JSON JavaScript Object Notation. A human-readable, plain text format for expressing structured data with support in many programming languages.
String A sequence of characters
Array Is a data structure consisting of a collection of elements (values or variables).
Object A JSON data structure.
Any When a field is not constrained to a specific data type.


Sources:
https://docs.mongodb.com/manual/reference/glossary/
https://www.json.org/json-en.html

Collection Catalog

The SWIM modeling database is under constant expansion and refinement as the development process progresses. The platform is currently composed of the following collections:

  • acronym-catalog: Label dictionary to convert model specific acronyms into suitable labels for users.
  • canned-scenarios: Subsets of model outputs to answer specific questions that focus on targeted model ouputs.
  • model-catalog: Metadata of a registered modeling services in SWIM.
  • transformation-catalog: Metadata of registered transformation services in SWIM.
  • output-catalog: List of output metadata linked to s specific model.
  • options: Adds model parameters to the options menu on the SWIM UI.
  • parameter-catalog: List of model paramater metadata and default values linked to specific model.
  • private-scenarios: Model scenario executions by registered users that are not available for public view.
  • public-scenarios: Model scenario executions openly available to public.
  • set-catalog: List of set attributes for models developed with the General Algebraic Modeling System (GAMS).
  • theme-catalog: List of generic scenario themes where one scenario theme can modify one or multiple model inputs.
  • summary-catalog: List of summary objects available per model. These are loaded in the results summary section of a modeling workflow on the SWIM UI.

acronym-catalog

Sometimes model source code contains acronyms or abbreviated words. This naming scheme may be familiar to the developers of the model, but can be hard for other people to infer the meaning behind each abbreviation. This collection holds multiple acronym dictionaries linked to the different models registered in SWIM. That way the interface can replace them with more meaningful labels and facilitate user understanding.

Primary Representation

Acronym Catalog Figure

Collection Fields

Field Type Description
_id string Dictionary unique identifier.
modelID string Identifier of the model linked to the dictionary.
lang string Target language (English or Spanish).
dictionary Key-Value Array Acronym and label pairs.
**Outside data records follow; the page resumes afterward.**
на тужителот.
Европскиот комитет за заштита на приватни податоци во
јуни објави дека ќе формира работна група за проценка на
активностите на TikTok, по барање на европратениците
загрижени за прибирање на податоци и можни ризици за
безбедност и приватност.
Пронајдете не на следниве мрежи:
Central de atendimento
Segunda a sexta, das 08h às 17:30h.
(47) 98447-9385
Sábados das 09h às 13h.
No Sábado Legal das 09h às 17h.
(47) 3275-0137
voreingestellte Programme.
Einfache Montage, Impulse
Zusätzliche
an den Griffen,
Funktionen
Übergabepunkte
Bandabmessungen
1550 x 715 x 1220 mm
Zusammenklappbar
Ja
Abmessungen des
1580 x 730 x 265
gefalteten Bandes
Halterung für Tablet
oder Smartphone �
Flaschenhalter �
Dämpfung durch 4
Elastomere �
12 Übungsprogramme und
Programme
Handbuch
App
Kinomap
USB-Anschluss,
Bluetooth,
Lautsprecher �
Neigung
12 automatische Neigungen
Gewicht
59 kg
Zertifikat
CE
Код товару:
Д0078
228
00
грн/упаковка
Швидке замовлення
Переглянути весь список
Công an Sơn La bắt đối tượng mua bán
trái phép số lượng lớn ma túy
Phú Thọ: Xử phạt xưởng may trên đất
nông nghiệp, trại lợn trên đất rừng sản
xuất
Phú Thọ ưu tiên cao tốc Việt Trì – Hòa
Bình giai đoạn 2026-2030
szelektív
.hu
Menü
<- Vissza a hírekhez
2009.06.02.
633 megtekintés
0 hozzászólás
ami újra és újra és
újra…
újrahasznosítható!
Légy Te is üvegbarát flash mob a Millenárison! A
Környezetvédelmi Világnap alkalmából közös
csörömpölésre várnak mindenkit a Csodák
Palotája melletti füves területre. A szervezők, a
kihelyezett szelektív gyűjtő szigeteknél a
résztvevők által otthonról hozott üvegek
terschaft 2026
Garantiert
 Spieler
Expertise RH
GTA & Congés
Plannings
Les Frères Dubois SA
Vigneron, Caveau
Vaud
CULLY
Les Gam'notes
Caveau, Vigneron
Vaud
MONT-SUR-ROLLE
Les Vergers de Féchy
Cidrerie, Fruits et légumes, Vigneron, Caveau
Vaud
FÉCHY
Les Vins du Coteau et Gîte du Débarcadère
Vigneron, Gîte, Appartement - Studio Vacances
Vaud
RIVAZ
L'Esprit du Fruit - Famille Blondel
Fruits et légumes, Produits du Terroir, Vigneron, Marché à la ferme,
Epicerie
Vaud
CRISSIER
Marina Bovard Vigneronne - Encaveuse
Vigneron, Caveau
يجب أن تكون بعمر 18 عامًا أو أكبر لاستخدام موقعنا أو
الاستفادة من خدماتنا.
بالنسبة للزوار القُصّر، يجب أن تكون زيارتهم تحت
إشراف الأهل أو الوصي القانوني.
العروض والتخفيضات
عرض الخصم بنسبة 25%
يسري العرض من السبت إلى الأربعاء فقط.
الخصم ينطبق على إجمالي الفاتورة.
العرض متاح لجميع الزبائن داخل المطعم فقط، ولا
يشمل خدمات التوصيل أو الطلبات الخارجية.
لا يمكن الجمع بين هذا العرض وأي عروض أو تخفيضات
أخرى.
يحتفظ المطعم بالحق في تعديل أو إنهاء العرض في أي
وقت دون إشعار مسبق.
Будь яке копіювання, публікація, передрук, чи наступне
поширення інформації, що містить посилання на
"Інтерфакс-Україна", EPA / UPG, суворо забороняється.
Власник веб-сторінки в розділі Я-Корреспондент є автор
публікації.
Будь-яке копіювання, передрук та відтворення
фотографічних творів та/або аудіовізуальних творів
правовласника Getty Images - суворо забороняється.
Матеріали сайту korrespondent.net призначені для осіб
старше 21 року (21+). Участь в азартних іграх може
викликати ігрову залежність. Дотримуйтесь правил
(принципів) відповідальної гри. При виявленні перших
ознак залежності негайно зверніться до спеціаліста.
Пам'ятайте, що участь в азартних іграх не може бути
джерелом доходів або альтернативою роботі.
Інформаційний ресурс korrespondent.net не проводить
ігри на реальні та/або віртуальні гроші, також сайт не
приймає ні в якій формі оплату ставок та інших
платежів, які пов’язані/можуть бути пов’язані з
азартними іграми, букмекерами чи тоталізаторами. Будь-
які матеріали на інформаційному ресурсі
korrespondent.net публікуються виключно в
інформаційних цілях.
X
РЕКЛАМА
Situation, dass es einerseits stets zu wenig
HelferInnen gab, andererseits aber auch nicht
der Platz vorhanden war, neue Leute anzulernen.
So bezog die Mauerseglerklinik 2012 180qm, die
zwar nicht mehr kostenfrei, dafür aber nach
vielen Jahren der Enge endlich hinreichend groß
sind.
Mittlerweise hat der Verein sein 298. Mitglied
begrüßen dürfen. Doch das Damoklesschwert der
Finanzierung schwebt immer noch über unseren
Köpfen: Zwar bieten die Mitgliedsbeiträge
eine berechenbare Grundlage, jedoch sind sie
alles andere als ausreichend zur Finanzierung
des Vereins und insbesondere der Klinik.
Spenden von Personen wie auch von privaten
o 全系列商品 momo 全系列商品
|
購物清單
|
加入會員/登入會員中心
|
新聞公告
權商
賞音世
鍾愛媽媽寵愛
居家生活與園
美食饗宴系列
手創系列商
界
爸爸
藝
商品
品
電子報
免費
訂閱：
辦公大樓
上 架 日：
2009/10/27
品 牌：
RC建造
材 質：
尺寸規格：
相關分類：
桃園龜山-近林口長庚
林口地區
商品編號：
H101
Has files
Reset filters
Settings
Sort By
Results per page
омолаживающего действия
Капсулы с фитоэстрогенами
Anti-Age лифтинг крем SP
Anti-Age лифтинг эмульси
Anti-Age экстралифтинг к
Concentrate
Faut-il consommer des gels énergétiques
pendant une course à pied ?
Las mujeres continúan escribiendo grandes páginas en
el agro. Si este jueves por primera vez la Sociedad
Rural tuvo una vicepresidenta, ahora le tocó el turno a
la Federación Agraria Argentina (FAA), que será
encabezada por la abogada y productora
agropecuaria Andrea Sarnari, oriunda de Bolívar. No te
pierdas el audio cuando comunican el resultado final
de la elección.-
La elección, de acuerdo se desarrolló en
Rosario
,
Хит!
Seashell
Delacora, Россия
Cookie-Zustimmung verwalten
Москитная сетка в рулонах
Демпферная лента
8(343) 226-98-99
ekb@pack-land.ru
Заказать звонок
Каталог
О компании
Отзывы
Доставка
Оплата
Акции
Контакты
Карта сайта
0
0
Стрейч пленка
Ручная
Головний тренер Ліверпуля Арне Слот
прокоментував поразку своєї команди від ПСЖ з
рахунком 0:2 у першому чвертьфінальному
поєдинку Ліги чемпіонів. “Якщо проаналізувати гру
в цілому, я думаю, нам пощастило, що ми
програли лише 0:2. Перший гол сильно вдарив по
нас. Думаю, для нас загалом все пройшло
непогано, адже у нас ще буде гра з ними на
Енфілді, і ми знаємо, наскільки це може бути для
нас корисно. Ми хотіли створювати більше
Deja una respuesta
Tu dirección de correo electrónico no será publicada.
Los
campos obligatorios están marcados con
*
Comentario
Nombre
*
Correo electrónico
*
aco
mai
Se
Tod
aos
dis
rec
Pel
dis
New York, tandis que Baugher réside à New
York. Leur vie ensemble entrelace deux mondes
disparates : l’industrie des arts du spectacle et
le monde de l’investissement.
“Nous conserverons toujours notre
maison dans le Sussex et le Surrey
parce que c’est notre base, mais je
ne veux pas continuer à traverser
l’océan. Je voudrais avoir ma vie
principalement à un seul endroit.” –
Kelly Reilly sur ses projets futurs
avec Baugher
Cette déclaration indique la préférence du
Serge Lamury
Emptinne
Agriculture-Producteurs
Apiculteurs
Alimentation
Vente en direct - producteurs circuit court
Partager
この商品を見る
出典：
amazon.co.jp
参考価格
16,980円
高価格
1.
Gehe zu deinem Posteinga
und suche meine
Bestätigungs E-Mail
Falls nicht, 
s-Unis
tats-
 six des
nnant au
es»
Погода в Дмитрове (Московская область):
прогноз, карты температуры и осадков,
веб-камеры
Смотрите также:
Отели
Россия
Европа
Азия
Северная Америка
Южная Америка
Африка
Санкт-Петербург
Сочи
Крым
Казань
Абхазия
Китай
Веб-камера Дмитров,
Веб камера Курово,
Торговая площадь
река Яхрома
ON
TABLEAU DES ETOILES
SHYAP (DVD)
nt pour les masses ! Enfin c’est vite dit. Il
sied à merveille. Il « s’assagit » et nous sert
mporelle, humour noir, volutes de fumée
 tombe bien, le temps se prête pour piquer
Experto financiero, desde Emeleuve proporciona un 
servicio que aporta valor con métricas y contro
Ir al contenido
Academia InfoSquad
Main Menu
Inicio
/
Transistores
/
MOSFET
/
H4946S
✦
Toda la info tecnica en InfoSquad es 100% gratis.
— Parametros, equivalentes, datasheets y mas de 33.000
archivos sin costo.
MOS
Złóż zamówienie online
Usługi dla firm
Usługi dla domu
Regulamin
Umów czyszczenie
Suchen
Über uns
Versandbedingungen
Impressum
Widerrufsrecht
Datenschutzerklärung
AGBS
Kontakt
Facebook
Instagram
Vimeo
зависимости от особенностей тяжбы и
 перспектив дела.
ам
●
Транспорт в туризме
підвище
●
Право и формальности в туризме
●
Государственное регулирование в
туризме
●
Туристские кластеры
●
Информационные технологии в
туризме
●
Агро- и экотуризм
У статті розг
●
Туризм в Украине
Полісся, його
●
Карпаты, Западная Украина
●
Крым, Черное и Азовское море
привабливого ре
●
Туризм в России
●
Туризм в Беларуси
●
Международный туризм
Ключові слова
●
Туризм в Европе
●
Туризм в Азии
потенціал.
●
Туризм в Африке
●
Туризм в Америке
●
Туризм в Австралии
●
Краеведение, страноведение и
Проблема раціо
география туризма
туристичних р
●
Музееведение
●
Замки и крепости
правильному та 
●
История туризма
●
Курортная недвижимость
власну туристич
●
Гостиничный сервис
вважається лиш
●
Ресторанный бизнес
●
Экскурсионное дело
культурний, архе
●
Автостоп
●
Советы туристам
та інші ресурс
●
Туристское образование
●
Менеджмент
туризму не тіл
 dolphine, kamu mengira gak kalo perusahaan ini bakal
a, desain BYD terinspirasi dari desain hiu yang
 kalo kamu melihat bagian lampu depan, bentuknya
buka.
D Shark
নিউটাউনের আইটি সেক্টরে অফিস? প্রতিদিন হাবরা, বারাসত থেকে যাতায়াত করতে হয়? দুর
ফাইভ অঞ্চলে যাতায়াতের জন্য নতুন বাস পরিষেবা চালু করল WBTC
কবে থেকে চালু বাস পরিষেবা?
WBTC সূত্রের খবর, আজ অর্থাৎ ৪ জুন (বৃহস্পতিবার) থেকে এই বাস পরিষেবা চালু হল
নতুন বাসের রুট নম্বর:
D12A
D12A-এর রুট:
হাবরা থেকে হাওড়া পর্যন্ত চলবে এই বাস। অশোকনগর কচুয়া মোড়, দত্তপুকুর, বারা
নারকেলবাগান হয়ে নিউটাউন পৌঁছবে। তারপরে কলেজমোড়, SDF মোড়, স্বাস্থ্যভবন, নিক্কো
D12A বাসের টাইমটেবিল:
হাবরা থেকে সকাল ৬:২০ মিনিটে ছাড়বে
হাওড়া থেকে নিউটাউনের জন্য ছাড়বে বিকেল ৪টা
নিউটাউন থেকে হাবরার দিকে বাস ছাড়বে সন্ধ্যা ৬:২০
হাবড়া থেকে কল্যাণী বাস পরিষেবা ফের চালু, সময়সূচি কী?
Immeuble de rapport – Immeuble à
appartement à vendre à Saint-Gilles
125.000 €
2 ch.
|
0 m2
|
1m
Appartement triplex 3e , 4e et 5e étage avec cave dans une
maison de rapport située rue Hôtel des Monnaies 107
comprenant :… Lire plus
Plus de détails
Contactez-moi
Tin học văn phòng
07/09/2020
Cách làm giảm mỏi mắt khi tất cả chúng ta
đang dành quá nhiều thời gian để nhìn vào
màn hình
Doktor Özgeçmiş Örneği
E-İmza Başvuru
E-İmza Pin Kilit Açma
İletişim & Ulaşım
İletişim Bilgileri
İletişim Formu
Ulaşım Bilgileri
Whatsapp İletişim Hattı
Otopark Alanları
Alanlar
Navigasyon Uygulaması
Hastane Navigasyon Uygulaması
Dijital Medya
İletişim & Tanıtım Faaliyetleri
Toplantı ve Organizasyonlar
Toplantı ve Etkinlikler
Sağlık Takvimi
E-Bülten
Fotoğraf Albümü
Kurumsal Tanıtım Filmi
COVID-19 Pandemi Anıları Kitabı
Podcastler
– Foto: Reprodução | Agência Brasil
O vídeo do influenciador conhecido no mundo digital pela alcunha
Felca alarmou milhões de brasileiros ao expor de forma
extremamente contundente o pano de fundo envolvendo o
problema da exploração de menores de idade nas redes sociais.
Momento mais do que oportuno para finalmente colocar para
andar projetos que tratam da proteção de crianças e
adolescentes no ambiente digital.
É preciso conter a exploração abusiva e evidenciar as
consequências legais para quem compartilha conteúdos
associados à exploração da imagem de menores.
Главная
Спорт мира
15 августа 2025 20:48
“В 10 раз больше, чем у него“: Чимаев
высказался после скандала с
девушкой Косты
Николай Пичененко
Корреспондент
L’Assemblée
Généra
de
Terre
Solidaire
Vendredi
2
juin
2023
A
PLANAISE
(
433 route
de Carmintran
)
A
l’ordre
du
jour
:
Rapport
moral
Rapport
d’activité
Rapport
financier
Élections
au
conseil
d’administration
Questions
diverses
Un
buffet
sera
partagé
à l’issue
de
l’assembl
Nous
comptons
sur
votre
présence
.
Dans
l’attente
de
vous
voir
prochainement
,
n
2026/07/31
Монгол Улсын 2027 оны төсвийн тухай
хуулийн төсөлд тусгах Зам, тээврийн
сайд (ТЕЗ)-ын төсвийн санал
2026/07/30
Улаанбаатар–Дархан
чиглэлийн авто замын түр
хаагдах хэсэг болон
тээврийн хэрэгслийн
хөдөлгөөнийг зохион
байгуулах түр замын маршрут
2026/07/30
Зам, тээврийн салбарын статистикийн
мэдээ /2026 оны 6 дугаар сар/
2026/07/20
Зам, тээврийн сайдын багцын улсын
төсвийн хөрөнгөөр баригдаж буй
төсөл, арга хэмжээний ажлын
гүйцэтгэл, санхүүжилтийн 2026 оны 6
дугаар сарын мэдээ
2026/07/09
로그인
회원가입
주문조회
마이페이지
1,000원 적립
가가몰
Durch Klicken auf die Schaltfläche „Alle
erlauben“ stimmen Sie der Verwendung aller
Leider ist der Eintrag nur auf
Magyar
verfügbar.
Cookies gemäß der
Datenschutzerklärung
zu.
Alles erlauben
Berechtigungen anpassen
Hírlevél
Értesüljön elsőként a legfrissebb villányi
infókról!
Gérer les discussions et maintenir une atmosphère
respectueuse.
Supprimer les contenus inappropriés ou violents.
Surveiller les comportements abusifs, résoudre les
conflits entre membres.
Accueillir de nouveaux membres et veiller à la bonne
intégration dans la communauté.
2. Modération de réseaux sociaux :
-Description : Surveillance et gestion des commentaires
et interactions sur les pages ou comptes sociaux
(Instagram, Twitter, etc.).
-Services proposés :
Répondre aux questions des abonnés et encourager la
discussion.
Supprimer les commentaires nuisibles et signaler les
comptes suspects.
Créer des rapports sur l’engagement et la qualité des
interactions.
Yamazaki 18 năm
JSON Skeleton Representation

{
  "_id": "",
  "modelID": "",
  "lang": "",
  "dictionary": {
    "": "",
    "": ""
  }
}

model-catalog

Stores metadata of registered scientific models in SWIM. This information is used to extract model provenance and required information invoke execution through underlying web services.

Primary Representation

Model Catalog Figure

Collection Fields

Field Type Description
_id string MongoDB auto-generated unique identifier.
info Object array
info.name string
info.description string
info.lang string
dateCreated datetime Date of the first model release.
dateModified datetime Date and time of last modification to the model.
softwareAgent string Software application capable of executing and implementing the model.
license string The license information for the exposed model.
version string Provides the version of the base model.
sponsor string Organization, person or institution that provides funding.
creators Object array Model authors/creators.
creators.name string Creator full name.
creators.department string A division of a organization such as a government, university, business, or shop, dealing with a specific subject.
creators.organization string Creator organization name.
creators.email string Electronic mail address for communication.
creators.city string Named geographical locality.
creators.state string Region associated with the address of an object.
creators.country string The country name associated with the address of an object.
hostServer Object container Server machine where the base model and corresponding software agent is deployed.
hostServer.serverName string DNS name of the server.
hostServer.serverAdress string External IP Address of the server.
hostServer.serverAdmin string Person is charge of administating the server.
hostServer.adminEmail string Administrator email.
hostServer.serverOwner string Organization or person that owns the physical server.
serviceInfo Object container Information regarding the exposed webservice of the model.
serviceInfo.serviceURL string Request URI.
serviceInfo.serviceMethod string http method to invoke a request (EG: POST, GET).
serviceInfo.status string
serviceInfo.consumes string A list of MIME types the service can consume. (E.G: application/json).
serviceInfo.produces string MIME types produced as a response by the service.
service.isPublic boolean If the service is available on the web for public use. (true or false).
serviceInfo.externalDocs Object array Additional external documentation.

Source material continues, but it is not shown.